Here are a few ways of dealing with Trauma Triggers.

  1. Detaching the emotion from the situation or experience will allow you to not feel the trauma intensly. To help you not associate emotions with painful memories, you can try Access Bars or Hypnosis. These techniques help you look at the past experiences from a different perspective and will allow you to remain detached. Learning to see the situation as a third party, like watching a movie, also helps you look at the experience with objectivity.

  2. Invoking inner strength is a very good thing. We all need to remember that we are stronger than we think we are. It helps to remember all the difficulties you have overcome in the past and acknowledge the strength that you have within. You may think you do not have the strength or courage to do what you need to break out of toxic patterns or overcome difficult moments. When you look back in our past, you will release you did bring yourself out of hard times. Acknowledging this will give you the strenght you need.

  3. Distracting yourself helps to a certain extent, but it is not always a good thing as it may suppress the emotions that may boil over at another time in the future. However, training your subconscious mind with healthy thought patterns and methods to address triggers is very helpful. If you are triggered by a person or a situation, learning to recognise your triggers and being prepared with a set of responses will help you feel more in control. This comes with a lot of self work and forging a deep relationship with one's self. All you need to do is spend time with yourself and ask when and how or by who or what are you triggered. Once you have a list, then decide what is the most appropriate way to respond to a trigger. Once you know this, it gets easier. After a point you will stop reacting to these triggers.

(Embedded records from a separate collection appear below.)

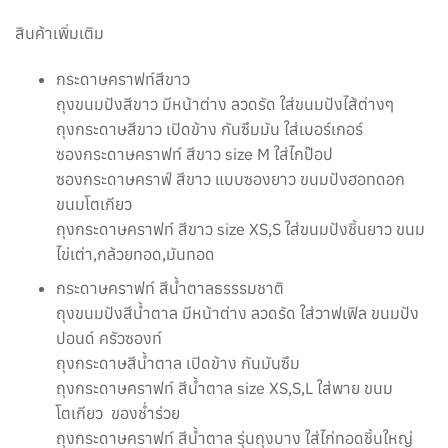
สินค้าเพิ่มเติม
กระดาษคราฟท์สีขาว
ถุงขนมปังสีขาว มีหน้าต่าง ลวดรัด ใส่ขนมปังไส้ต่างๆ
ถุงกระดาษสีขาว เปิดข้าง กันซึมมัน ใส่เบอร์เกอร์
ซองกระดาษคราฟท์ สีขาว size M ใส่ไกป๊อป
ซองกระดาษคราฟ์ สีขาว แบบซองยาว ขนมปังฮอทดอก
ขนมโตเกียว
ถุงกระดาษคราฟท์ สีขาว size XS,S ใส่ขนมปังชิ้นยาว ขนม
ไข่เต่า,กล้วยทอด,มันทอด
กระดาษคราฟท์ สีน้ำตาลธรรรมชาติ
ถุงขนมปังสีน้ำตาล มีหน้าต่าง ลวดรัด ใส่วาฟเฟิล ขนมปัง
ปอนด์ ครัวซองท์
ถุงกระดาษสีน้ำตาล เปิดข้าง กันมันซึม
ถุงกระดาษคราฟท์ สีน้ำตาล size XS,S,L ใส่พาย ขนม
โตเกียว ของช่ำร่วย
ถุงกระดาษคราฟท์ สีน้ำตาล รุ่นถุงบาง ใส่ไก่ทอดชิ้นใหญ่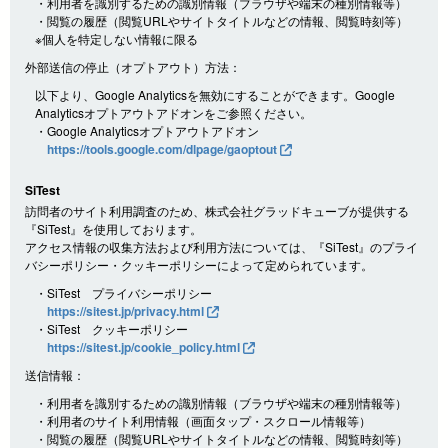
・利用者を識別するための識別情報（ブラウザや端末の種別情報等）
・閲覧の履歴（閲覧URLやサイトタイトルなどの情報、閲覧時刻等）
※個人を特定しない情報に限る
外部送信の停止（オプトアウト）方法：
以下より、Google Analyticsを無効にすることができます。Google
Analyticsオプトアウトアドオンをご参照ください。
・Google Analyticsオプトアウトアドオン
https://tools.google.com/dlpage/gaoptout
SiTest
訪問者のサイト利用調査のため、株式会社グラッドキューブが提供する
『SiTest』を使用しております。
アクセス情報の収集方法および利用方法については、『SiTest』のプライ
バシーポリシー・クッキーポリシーによって定められています。
・SiTest プライバシーポリシー
https://sitest.jp/privacy.html
・SiTest クッキーポリシー
https://sitest.jp/cookie_policy.html
送信情報：
・利用者を識別するための識別情報（ブラウザや端末の種別情報等）
・利用者のサイト利用情報（画面タップ・スクロール情報等）
・閲覧の履歴（閲覧URLやサイトタイトルなどの情報、閲覧時刻等）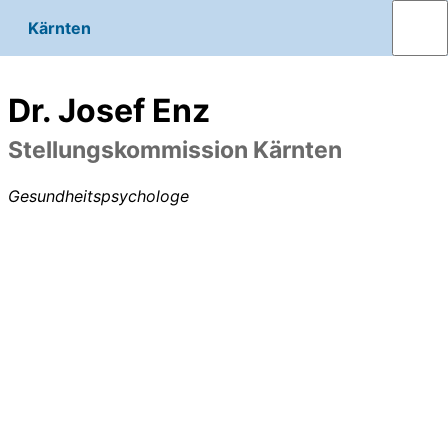
Kärnten
Dr. Josef Enz
Stellungskommission Kärnten
Gesundheitspsychologe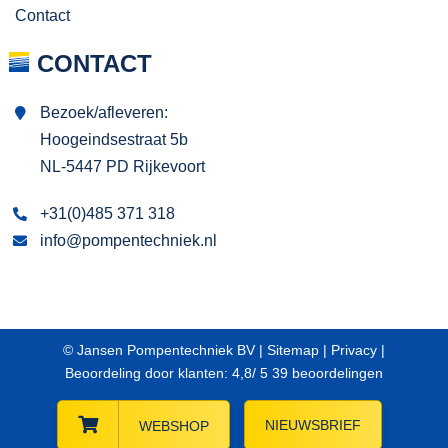
Contact
CONTACT
Bezoek/afleveren:
Hoogeindsestraat 5b
NL-5447 PD Rijkevoort
+31(0)485 371 318
info@pompentechniek.nl
© Jansen Pompentechniek BV |
Sitemap
|
Privacy
|
Beoordeling
door klanten:
4,8
/
5
39
beoordelingen
NIEUWSBRIEF
WEBSHOP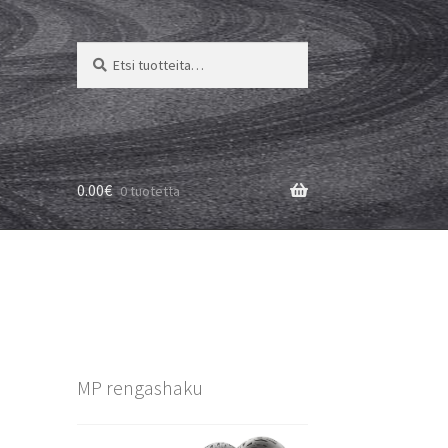
Etsi:
Haku
0.00
€
0 tuotetta
MP rengashaku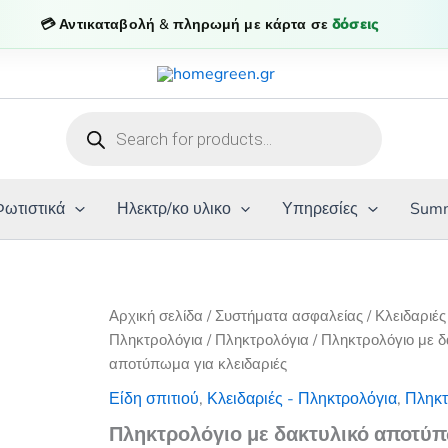
💳 Αντικαταβολή & πληρωμή με κάρτα σε
δόσεις
Products
search
Φωτιστικά
Ηλεκτρ/κο υλικο
Υπηρεσίες
Summ
Αρχική σελίδα
/
Συστήματα ασφαλείας
/
Κλειδαριές
Πληκτρολόγια
/
Πληκτρολόγια
/ Πληκτρολόγιο με δ
αποτύπωμα για κλειδαριές
Είδη σπιτιού
,
Κλειδαριές - Πληκτρολόγια
,
Πληκτ
Πληκτρολόγιο με δακτυλικό αποτύπ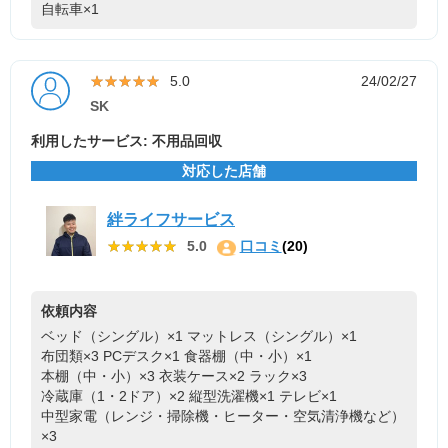
自転車×1
★★★★★
★★★★★
5.0
24/02/27
SK
利用したサービス: 不用品回収
対応した店舗
絆ライフサービス
★★★★★
★★★★★
5.0
口コミ
(20)
依頼内容
ベッド（シングル）×1
マットレス（シングル）×1
布団類×3
PCデスク×1
食器棚（中・小）×1
本棚（中・小）×3
衣装ケース×2
ラック×3
冷蔵庫（1・2ドア）×2
縦型洗濯機×1
テレビ×1
中型家電（レンジ・掃除機・ヒーター・空気清浄機など）
×3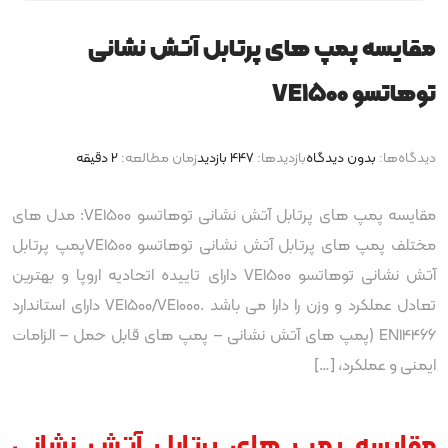
مقایسه پمپ های پرتابل آتش نشانی
توهاتسو VE1500
دیدگاه‌ها:
بدون دیدگاه
بازدیدها:
447 بازدید
زمان مطالعه:
2 دقیقه
مقایسه پمپ های پرتابل آتش نشانی توهاتسو VE1500: مدل های
مختلف پمپ های پرتابل آتش نشانی توهاتسو VE1500پمپ پرتابل
آتش نشانی توهاتسو VE1500 دارای تاییده اتحادیه اروپا و بهترین
تعادل عملکرد و وزن را دارا می باشد .VE1500/VE1000 دارای استاندارد
EN14466 (پمپ های آتش نشانی – پمپ های قابل حمل – الزامات
ایمنی و عملکرد، […]
مقایسه پمپ های پرتابل آتش نشانی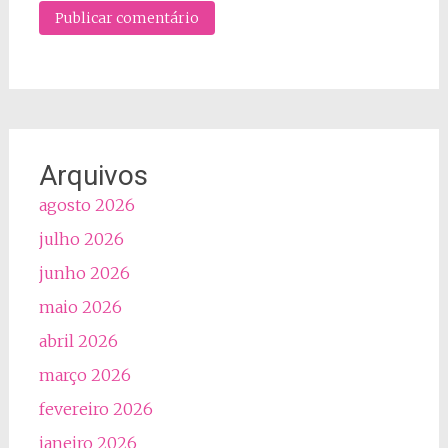
Arquivos
agosto 2026
julho 2026
junho 2026
maio 2026
abril 2026
março 2026
fevereiro 2026
janeiro 2026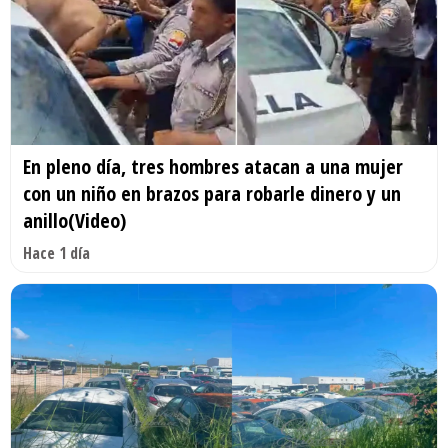
En pleno día, tres hombres atacan a una mujer
con un niño en brazos para robarle dinero y un
anillo(Video)
Hace 1 día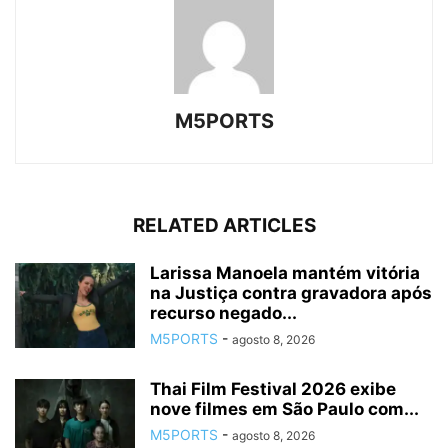
M5PORTS
RELATED ARTICLES
Larissa Manoela mantém vitória
na Justiça contra gravadora após
recurso negado...
M5PORTS
-
agosto 8, 2026
Thai Film Festival 2026 exibe
nove filmes em São Paulo com...
M5PORTS
-
agosto 8, 2026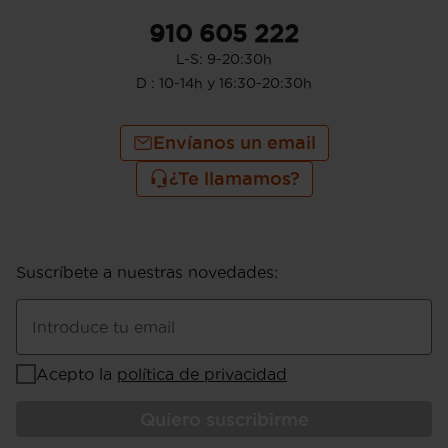
910 605 222
L-S: 9-20:30h
D : 10-14h y 16:30-20:30h
Envíanos un email
¿Te llamamos?
Suscríbete a nuestras novedades
:
Introduce tu email
Acepto la
política de privacidad
Quiero suscribirme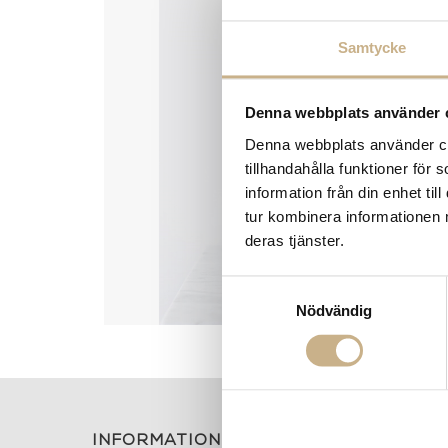
Samtycke
Denna webbplats använder 
Denna webbplats använder coo
tillhandahålla funktioner för
information från din enhet t
tur kombinera informationen 
deras tjänster.
Samtyckesval
Nödvändig
INFORMATION
KONT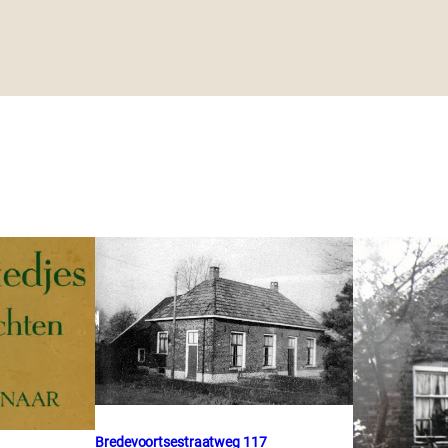
Bredevoortsestraatweg 117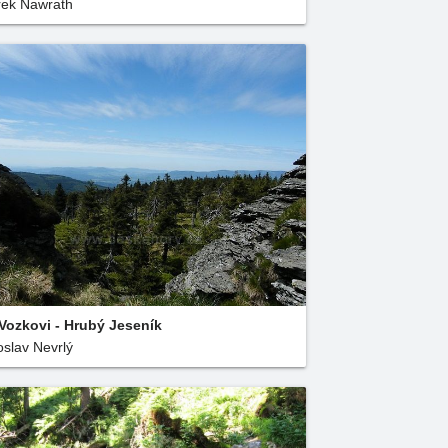
ek Nawrath
Vozkovi - Hrubý Jeseník
oslav Nevrlý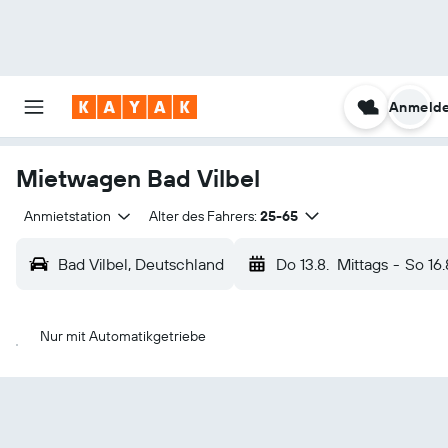
Anmeld
Mietwagen Bad Vilbel
Anmietstation
Alter des Fahrers:
25-65
Bad Vilbel, Deutschland
Do 13.8.
Mittags
-
So 16.
Nur mit Automatikgetriebe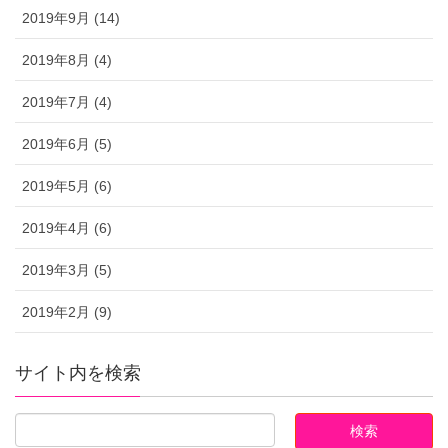
2019年9月 (14)
2019年8月 (4)
2019年7月 (4)
2019年6月 (5)
2019年5月 (6)
2019年4月 (6)
2019年3月 (5)
2019年2月 (9)
サイト内を検索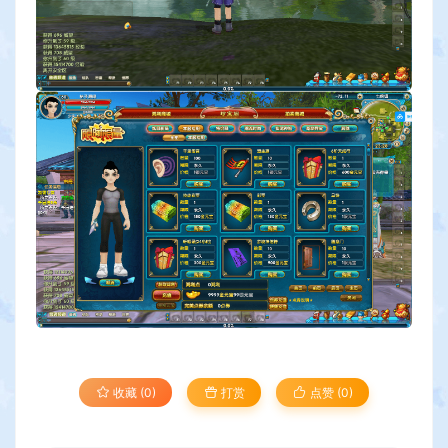
收藏 (0)
打赏
点赞 (
0
)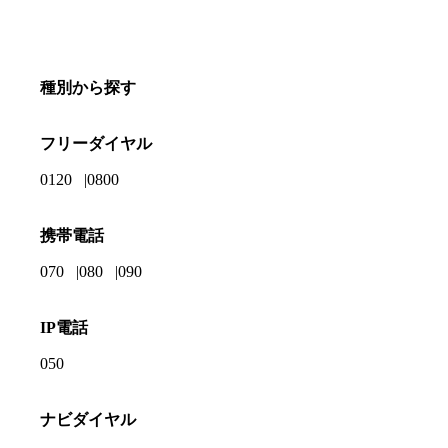
種別から探す
フリーダイヤル
0120
0800
携帯電話
070
080
090
IP電話
050
ナビダイヤル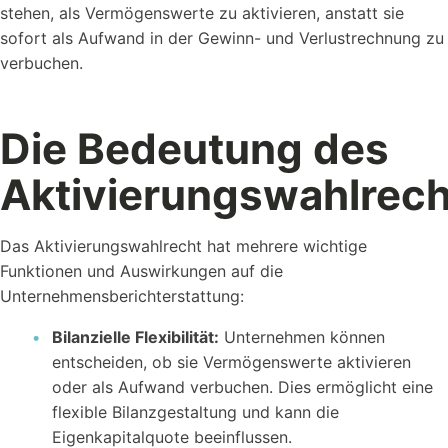
stehen, als Vermögenswerte zu aktivieren, anstatt sie
sofort als Aufwand in der Gewinn- und Verlustrechnung zu
verbuchen.
Kostenlose
Rechner
Einfache Werte berechnen mit unseren Rechnern...
Die Bedeutung des
Aktivierungswahlrech
Das Aktivierungswahlrecht hat mehrere wichtige
Funktionen und Auswirkungen auf die
Wer sind wir?
Unternehmensberichterstattung:
Workstool makes team work. Jung, Dynamisch und
Bilanzielle Flexibilität:
Unternehmen können
Kreativ.
entscheiden, ob sie Vermögenswerte aktivieren
oder als Aufwand verbuchen. Dies ermöglicht eine
flexible Bilanzgestaltung und kann die
Eigenkapitalquote beeinflussen.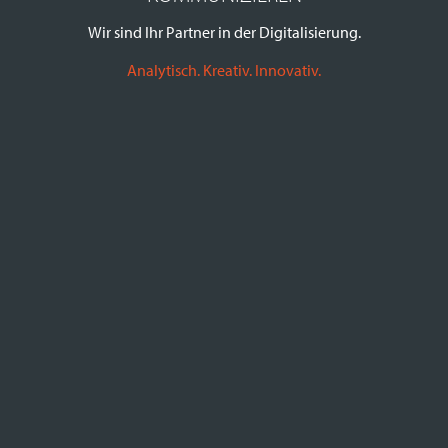
Wir sind Ihr Partner in der Digitalisierung.
Analytisch. Kreativ. Innovativ.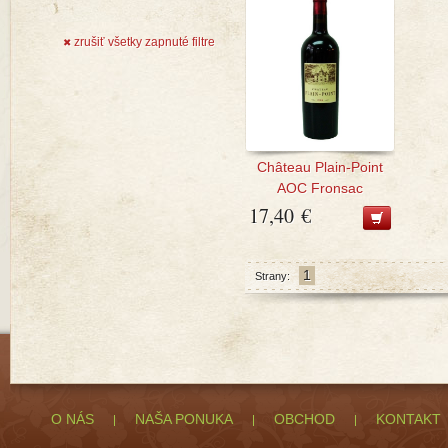
zrušiť všetky zapnuté filtre
✖
Château Plain-Point
AOC Fronsac
17,40 €
1
Strany:
O NÁS
NAŠA PONUKA
OBCHOD
KONTAKT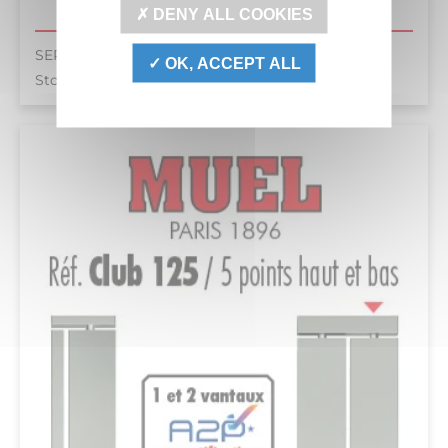
DENY ALL COOKIES
SERRURES 3 POINTS
OK, ACCEPT ALL
Story 3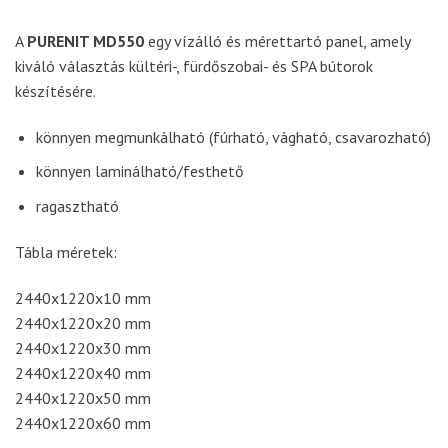
A
PURENIT MD550
egy vízálló és mérettartó panel, amely
kiváló választás kültéri-, fürdőszobai- és SPA bútorok
készítésére.
könnyen megmunkálható (fúrható, vágható, csavarozható)
könnyen laminálható/festhető
ragasztható
Tábla méretek:
2440x1220x10 mm
2440x1220x20 mm
2440x1220x30 mm
2440x1220x40 mm
2440x1220x50 mm
2440x1220x60 mm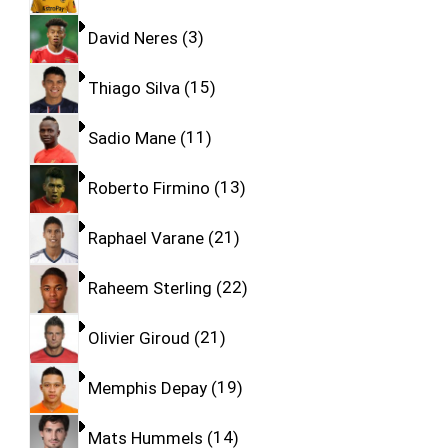
David Neres
3
Thiago Silva
15
Sadio Mane
11
Roberto Firmino
13
Raphael Varane
21
Raheem Sterling
22
Olivier Giroud
21
Memphis Depay
19
Mats Hummels
14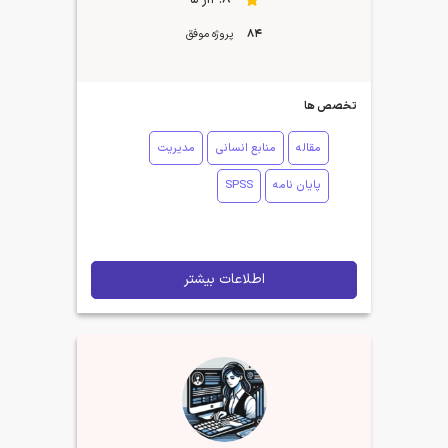
84
پروژه موفق
تخصص ها
مقاله
منابع انسانی
مدیریت
پایان نامه
SPSS
اطلاعات بیشتر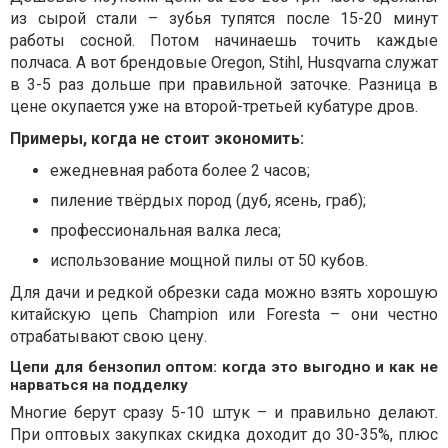
из сырой стали – зубья тупятся после 15-20 минут
работы сосной. Потом начинаешь точить каждые
полчаса. А вот брендовые Oregon, Stihl, Husqvarna служат
в 3-5 раз дольше при правильной заточке. Разница в
цене окупается уже на второй-третьей кубатуре дров.
Примеры, когда не стоит экономить:
ежедневная работа более 2 часов;
пиление твёрдых пород (дуб, ясень, граб);
профессиональная валка леса;
использование мощной пилы от 50 кубов.
Для дачи и редкой обрезки сада можно взять хорошую
китайскую цепь Champion или Foresta – они честно
отрабатывают свою цену.
Цепи для бензопил оптом: когда это выгодно и как не
нарваться на подделку
Многие берут сразу 5-10 штук – и правильно делают.
При оптовых закупках скидка доходит до 30-35%, плюс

  4. Lifestyle is very important. From giving gratitude to the Universe as soon as you wake up to all the things you do during the day sets the tone for your day, your week, your month and your year. Having a routine helps calm people with PTSD and other trauma related issues. Knowing the pattern of the day allows you to be more in control and may leave you with fewer chances of being triggered.

Accepting yourself for all that you are is important. However, many choose to use past hurt as an excuse to remain in a state of flux. Not willing to move forward and truly enjoy life. Some may use past trauma/hurt as bargaining cards in relationships. Recognise these patterns within you. It does not make you a bad person or a manipulative one. However, it will prevent you from truly healing and living a life of joy and happiness.